| Requirement |
In the material below, how many lines contain "search"? Answer with the number alone.

| Extracted data |
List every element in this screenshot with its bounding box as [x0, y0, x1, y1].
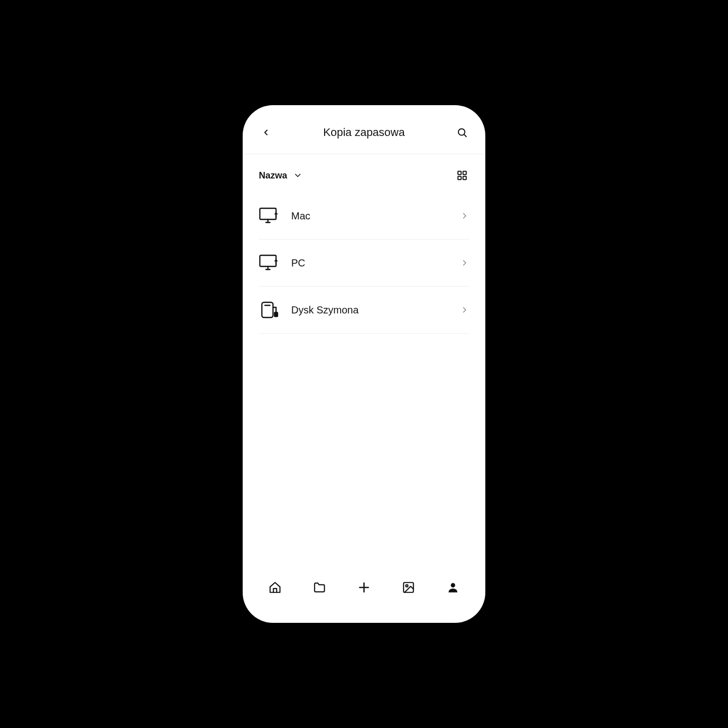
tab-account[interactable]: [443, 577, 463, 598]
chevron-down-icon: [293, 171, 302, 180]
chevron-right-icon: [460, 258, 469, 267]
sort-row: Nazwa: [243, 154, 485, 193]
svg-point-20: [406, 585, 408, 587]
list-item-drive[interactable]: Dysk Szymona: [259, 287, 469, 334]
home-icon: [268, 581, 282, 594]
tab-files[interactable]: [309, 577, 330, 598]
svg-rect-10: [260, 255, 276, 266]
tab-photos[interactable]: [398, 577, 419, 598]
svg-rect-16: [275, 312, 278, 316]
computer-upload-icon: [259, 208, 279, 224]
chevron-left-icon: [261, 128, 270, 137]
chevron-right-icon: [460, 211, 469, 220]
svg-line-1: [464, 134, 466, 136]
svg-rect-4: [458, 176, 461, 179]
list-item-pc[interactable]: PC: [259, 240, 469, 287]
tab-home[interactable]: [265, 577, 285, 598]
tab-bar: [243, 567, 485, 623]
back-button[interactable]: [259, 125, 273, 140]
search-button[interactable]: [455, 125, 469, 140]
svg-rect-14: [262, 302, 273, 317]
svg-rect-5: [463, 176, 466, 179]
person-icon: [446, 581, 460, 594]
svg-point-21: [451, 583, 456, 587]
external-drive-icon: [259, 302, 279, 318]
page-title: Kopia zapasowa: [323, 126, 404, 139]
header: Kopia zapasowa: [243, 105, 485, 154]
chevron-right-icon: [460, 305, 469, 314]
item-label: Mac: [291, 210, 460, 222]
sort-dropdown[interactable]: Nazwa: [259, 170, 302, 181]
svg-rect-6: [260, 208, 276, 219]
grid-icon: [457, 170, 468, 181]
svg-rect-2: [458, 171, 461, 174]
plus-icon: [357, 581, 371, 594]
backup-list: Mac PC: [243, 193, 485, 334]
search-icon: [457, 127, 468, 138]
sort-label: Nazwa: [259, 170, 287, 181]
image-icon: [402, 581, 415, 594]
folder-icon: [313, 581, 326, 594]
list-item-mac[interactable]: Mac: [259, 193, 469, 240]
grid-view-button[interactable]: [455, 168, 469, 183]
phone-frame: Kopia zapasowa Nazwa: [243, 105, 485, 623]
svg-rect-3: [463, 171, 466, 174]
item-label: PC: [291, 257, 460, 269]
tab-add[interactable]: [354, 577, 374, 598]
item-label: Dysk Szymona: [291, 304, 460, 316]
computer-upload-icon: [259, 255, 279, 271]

---

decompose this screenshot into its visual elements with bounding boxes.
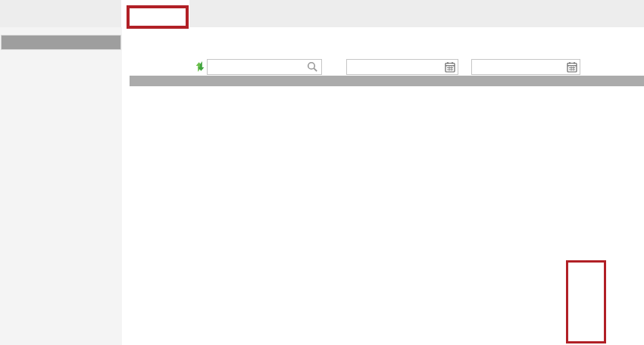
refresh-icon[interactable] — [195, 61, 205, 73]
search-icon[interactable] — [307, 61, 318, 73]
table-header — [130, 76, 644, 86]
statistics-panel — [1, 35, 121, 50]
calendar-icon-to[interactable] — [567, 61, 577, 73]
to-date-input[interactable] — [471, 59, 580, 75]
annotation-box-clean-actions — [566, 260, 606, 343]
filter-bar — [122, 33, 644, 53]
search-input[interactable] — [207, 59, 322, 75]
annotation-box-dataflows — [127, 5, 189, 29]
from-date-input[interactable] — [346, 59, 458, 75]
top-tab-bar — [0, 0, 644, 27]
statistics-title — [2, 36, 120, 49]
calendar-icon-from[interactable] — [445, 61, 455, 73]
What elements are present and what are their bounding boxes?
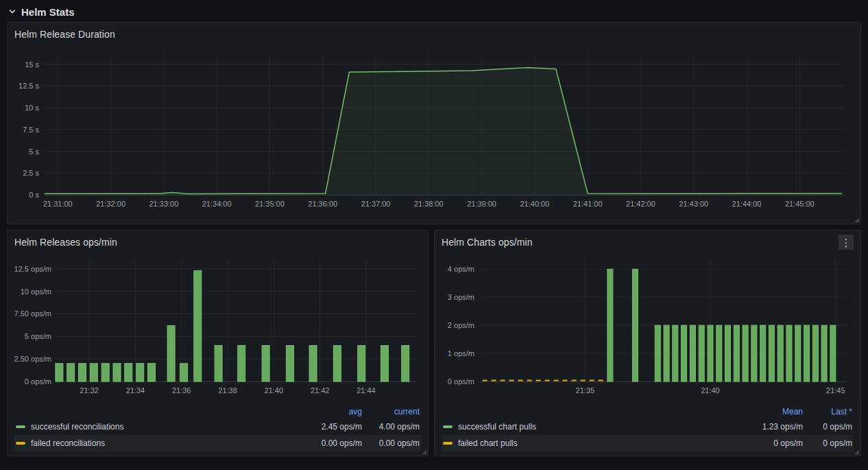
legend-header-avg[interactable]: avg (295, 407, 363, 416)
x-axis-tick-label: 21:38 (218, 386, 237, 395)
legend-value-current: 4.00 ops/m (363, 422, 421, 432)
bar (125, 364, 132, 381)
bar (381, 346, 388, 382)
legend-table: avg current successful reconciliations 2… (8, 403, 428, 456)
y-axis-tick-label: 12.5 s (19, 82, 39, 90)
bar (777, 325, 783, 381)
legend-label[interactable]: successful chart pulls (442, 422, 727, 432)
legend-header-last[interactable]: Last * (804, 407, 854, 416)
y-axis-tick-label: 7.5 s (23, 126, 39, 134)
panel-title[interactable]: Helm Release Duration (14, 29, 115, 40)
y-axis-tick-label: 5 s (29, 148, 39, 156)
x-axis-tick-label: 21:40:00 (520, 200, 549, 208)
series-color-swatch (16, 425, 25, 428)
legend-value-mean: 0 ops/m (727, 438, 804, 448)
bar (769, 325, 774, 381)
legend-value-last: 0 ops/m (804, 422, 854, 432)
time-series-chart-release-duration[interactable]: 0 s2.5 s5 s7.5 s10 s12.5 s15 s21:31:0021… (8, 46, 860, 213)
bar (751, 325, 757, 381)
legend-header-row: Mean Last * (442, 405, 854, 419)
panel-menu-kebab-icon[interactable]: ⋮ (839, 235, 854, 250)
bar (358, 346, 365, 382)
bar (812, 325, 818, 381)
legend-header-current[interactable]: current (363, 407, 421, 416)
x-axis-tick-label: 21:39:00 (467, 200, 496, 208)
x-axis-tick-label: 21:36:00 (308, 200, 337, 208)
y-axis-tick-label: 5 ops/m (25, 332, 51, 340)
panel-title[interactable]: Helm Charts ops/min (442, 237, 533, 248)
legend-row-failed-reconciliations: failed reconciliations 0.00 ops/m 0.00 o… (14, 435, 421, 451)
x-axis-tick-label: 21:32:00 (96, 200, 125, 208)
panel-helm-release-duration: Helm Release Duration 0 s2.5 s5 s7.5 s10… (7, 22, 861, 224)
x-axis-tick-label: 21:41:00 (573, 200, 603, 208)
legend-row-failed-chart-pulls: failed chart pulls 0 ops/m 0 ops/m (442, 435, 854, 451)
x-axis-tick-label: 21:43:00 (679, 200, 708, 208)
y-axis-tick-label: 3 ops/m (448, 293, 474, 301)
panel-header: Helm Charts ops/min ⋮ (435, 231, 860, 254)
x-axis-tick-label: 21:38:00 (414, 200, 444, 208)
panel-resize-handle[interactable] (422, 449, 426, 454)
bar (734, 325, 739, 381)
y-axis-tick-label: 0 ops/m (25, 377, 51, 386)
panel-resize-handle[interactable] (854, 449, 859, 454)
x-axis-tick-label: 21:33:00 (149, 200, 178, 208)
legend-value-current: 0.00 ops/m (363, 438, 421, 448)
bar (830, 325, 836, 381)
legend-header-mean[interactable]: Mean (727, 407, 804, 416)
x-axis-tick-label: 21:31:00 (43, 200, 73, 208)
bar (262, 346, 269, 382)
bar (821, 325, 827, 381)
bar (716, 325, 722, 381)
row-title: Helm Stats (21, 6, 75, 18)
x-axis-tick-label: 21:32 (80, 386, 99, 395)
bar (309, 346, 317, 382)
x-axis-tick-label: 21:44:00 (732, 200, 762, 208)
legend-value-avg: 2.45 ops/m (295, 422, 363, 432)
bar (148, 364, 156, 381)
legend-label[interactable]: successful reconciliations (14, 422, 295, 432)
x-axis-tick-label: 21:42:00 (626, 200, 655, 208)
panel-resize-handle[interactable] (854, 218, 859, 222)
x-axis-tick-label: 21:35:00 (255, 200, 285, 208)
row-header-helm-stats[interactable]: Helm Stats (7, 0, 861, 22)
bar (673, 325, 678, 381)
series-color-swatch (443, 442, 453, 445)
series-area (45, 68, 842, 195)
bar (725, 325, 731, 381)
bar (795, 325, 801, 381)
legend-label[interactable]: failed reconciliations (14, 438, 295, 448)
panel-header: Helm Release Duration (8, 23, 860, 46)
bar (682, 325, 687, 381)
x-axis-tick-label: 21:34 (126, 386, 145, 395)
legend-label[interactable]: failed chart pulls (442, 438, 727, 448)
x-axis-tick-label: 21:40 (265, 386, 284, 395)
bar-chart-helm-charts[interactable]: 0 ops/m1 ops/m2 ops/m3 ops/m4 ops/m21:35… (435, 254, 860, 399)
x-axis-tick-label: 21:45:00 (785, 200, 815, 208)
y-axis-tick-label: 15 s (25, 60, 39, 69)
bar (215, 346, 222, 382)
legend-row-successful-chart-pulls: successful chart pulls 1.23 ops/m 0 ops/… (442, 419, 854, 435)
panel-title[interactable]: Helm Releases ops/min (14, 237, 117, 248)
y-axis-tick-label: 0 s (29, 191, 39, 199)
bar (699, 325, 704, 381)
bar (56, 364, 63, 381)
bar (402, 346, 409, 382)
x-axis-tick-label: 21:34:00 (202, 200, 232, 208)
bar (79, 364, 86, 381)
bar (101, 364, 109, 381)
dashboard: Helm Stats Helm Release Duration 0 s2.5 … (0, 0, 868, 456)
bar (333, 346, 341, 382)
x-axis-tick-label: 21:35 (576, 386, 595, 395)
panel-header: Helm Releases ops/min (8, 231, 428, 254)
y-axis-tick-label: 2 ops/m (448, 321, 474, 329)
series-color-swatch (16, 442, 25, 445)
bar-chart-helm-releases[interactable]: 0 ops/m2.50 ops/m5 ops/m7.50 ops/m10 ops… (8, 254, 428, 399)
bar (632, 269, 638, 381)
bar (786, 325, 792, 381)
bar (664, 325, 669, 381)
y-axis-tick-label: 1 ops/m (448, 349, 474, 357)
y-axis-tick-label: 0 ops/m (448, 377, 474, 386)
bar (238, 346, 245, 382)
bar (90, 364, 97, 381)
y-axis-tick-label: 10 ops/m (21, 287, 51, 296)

| Written answer |
4